Итак, давайте начнём — и начнём с предложения достаточно неожиданного, а именно — вынесем за скобки всю первую часть «Капитала» — безусловно, самую известную часть всей этой работы, часть, которую читают все, а часто ею и ограничиваются. При этом я исхожу из соображений, несколько иных, нежели у Альтюссера или Корша (которые советовали неофитам и читателям из рабочей среды пропустить первые главы книги) отчасти уже из-за того, что оба этих мыслителя — по разным причинам — упрямо не принимали диалектику как таковую.

Мои посылки несколько иные, хотя я и согласен с упомянутыми исследователями в том, что читателей могут настолько заворожить товарная форма, фетишизм и тому подобное, что они так и не перейдут к более глубокому изучению марксизма. Позволю себе напомнить, что первая часть — то, что издатели назвали «Grundrisse…», «глава о деньгах»; здесь еще не идёт речь о капитале — деньги здесь ещё не претерпели решающего превращения в капитал, и с этой точки зрения эта первая часть представляет собой как бы предысторию капитализма (как и, хотя и в совершенном ином отношении, часть 8, посвящённая первоначальному накоплению). Так что, строго говоря, описание капитализма как такового у Маркса ограничивается частями 2-7. Конечно, в обществе, где всё превращается в товар, анализ первой части сегодня политически особенно актуален — точно так же как культура вообще в условиях нынешней третьей фазы капитализма. Однако в формальном отношении я предлагаю рассматривать первую часть как законченное самостоятельное произведение — своеобразную увертюру к основной работе, или лучше сказать нечто вроде «Золота Рейна» — прелюдии, смысл которой раскрывается в основной части трилогии «Кольца Нибелунгов».

Моё предложение обусловлено в частности тем, что первая часть оказалась «холостым выстрелом», или, как называет это Хайдеггер, — Holzweg, дорогой в никуда. Она по сути представляет собой критику самой идеи обмена — уравнения обмена, которое предполагает, что возможна такая вещь, как обмен равными, или что уравнение обмена является «обратимым». Это в свою очередь означает, что нет и не может быть никакой «справедливой» цены, и следовательно весь социал-демократический проект — т. е. реформирование капитализма на началах справедливости — теряет всякий смысл. Подобный вывод, хотя и продуктивный в плане политическом, возвращает нас к исходной точке. Впрочем, одно мы все же приобретаем — а именно методологию, которая в дальнейшем послужит мне путеводной нитью в толковании оставшейся части первого тома «Капитала». Позволю себе вкратце её изложить.

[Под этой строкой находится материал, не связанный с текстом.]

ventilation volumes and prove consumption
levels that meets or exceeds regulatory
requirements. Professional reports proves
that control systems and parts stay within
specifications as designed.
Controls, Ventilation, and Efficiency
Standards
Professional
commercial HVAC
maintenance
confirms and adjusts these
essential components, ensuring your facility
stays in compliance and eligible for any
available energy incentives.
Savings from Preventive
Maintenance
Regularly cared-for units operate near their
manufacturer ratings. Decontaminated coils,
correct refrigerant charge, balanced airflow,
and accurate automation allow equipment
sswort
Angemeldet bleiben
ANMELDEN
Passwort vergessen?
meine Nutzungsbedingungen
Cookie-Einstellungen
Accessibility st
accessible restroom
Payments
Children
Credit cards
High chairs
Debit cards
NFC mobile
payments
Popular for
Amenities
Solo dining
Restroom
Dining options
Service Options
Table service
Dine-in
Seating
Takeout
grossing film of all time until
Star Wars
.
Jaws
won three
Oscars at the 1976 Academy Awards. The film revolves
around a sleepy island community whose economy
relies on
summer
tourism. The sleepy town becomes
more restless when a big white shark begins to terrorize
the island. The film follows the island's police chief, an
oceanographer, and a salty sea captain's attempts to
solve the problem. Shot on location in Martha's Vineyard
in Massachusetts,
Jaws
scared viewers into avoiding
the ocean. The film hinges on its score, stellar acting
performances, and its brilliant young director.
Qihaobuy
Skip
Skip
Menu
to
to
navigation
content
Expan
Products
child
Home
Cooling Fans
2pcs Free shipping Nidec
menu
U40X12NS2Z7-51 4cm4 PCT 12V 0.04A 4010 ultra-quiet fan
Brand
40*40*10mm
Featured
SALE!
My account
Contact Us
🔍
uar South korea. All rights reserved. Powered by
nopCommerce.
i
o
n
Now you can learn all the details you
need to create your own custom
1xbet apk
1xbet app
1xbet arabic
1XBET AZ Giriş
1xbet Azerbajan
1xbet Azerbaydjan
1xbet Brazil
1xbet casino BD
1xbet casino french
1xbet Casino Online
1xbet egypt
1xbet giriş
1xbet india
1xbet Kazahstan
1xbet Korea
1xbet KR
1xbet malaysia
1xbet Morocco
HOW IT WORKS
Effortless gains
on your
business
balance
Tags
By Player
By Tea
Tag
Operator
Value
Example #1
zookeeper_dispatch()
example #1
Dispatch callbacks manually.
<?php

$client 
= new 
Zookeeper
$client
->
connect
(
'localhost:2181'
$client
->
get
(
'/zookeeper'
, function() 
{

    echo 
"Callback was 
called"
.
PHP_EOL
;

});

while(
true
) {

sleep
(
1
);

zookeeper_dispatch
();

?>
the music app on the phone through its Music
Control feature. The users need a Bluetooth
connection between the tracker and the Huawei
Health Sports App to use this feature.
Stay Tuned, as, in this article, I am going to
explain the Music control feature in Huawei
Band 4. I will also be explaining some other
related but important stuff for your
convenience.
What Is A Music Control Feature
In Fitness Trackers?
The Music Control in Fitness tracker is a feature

Для меня интрига «Капитала» заключается в разрешении определённого набора вопросов, или дилемм. Но поскольку капитализм подразумевает множество проблем и парадоксов, их разрешение потребует разнообразных предварительных исследований, которые примут форму набегающих друг на друга волн. Сначала некая проблема — парадокс, апория, противоречие — обозначается; затем постепенно её решение становится очевидным — а вслед за этим возникает новая проблема. Таким образом, не успевает погаснуть инерция одной волны, как уже поднимается следующая — ставящая новые вопросы, которые требуют свежих подходов, трактовок и вообще нового движения вперёд. Так что, в своём прочтении «Капитала» я буду стремиться, во-первых, выявить, где в тексте начинается каждая подобная проблема, во-вторых, показать, как она решается, и в-третьих — как из неё вырастает новый парадокс. Всего таких «волн», задающих базовую структуру первого тома «Капитала», пять или шесть. И поскольку именно они поддерживают читателя в постоянном напряжении — ведь интересно же узнать, как автор разрешит очередную собственную антиномию? — можно сказать, что на этих «волнах» держится вся интрига фундаментального труда Маркса. (Надеюсь, моё прочтение текста «Капитала» не покажется слишком заумным, если я добавлю, что с диалектической точки зрения многие эти проблемы оказываются одной и той же проблемой и предполагают одно и то же решение — но как бы на разных уровнях, с использованием различной терминологии, с разных точек зрения.)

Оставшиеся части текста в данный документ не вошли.